There has been research conducted to help determine the taxonomy of the clade Pleistoannelida. The research includes the morphological characteristics of the clade as well as the phylum Annelida as a whole. For example, there are studies of gene expression in annelids. It was supported that larval eyes of annelids are considered homologous to pigmented eyes of other bilaterians. It is believed that annelid adult eyes evolved in a common ancestor of Pleistoannelida. Besides the eyes, it has also been studied that commissures in the brain, glanglia, and nuchal organs were to have also evolved in the lineage of Pleistonannelida by observing Magelona mirabilis.

=== Genetic ===
There has been much research done on the genetics of Pleistoannelida and Annelida as a whole to determine the phylogeny of the clade, because many taxa do not share ancestral characteristics. Genetic studies have led to the current phylogenetic tree, which separates the clade into the two sister groups of Errantia and Sedentaria. Genetic data was also used in the placement of groups of Myzostomida, Nerilliade, and Aberranta within Pleistoannelida.

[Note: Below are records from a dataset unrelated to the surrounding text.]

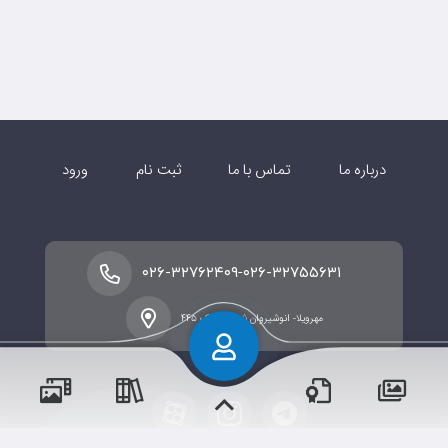
درباره ما
تماس با ما
ثبت نام
ورود
-
۰۲۶-۳۲۷۶۲۴۰۹
۰۲۶-۳۲۷۵۵۶۳۱
مهرویلا- انوشیروان شرقی- پلاک ۴۴۵
پسران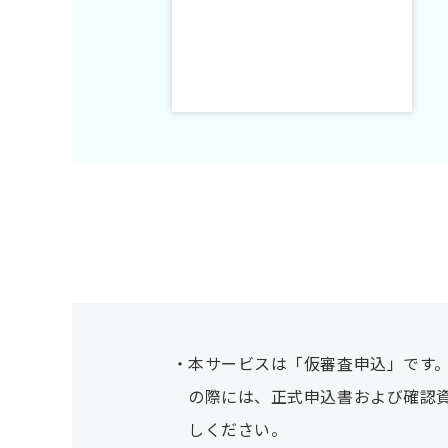
本サービスは「仮審査申込」です
の際には、正式申込書および確認
しください。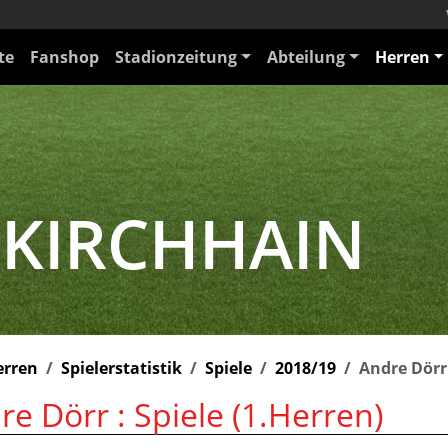
te
Fanshop
Stadionzeitung
Abteilung
Herren
 KIRCHHAIN
erren
Spielerstatistik
Spiele
2018/19
Andre Dörr
re Dörr : Spiele (1.Herren)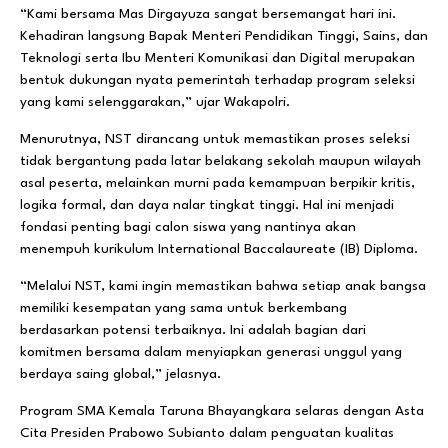
“Kami bersama Mas Dirgayuza sangat bersemangat hari ini.
Kehadiran langsung Bapak Menteri Pendidikan Tinggi, Sains, dan
Teknologi serta Ibu Menteri Komunikasi dan Digital merupakan
bentuk dukungan nyata pemerintah terhadap program seleksi
yang kami selenggarakan,” ujar Wakapolri.
Menurutnya, NST dirancang untuk memastikan proses seleksi
tidak bergantung pada latar belakang sekolah maupun wilayah
asal peserta, melainkan murni pada kemampuan berpikir kritis,
logika formal, dan daya nalar tingkat tinggi. Hal ini menjadi
fondasi penting bagi calon siswa yang nantinya akan
menempuh kurikulum International Baccalaureate (IB) Diploma.
“Melalui NST, kami ingin memastikan bahwa setiap anak bangsa
memiliki kesempatan yang sama untuk berkembang
berdasarkan potensi terbaiknya. Ini adalah bagian dari
komitmen bersama dalam menyiapkan generasi unggul yang
berdaya saing global,” jelasnya.
Program SMA Kemala Taruna Bhayangkara selaras dengan Asta
Cita Presiden Prabowo Subianto dalam penguatan kualitas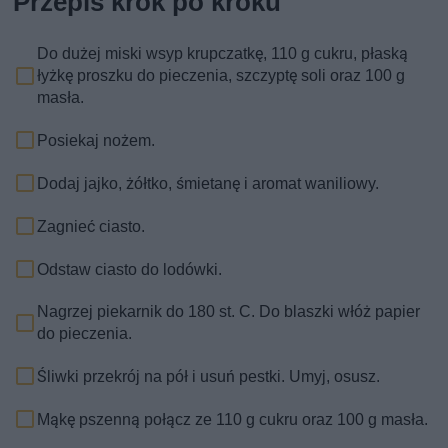
Przepis krok po kroku
Do dużej miski wsyp krupczatkę, 110 g cukru, płaską
łyżkę proszku do pieczenia, szczyptę soli oraz 100 g
masła.
Posiekaj nożem.
Dodaj jajko, żółtko, śmietanę i aromat waniliowy.
Zagnieć ciasto.
Odstaw ciasto do lodówki.
Nagrzej piekarnik do 180 st. C. Do blaszki włóż papier
do pieczenia.
Śliwki przekrój na pół i usuń pestki. Umyj, osusz.
Mąkę pszenną połącz ze 110 g cukru oraz 100 g masła.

These groups were previously thought to be anywhere from annelids to flatworms, but genetics studies have found strong evidence to place them solidly in Annelida, with the closest relations to groups in the clade Pleistoannelida. The most current research puts Myzostomida in Errantia, however the data is not strong enough to make this a certainty. Research places Nerillidae closest to Eunicida (supported by certain morphology) and places Aberranta near Nerillidae or syllids and nereidids.

At a cellular level, it was found that the highly conserved mitochondrial gene order could be only depicted to the clade Pleistoannelida.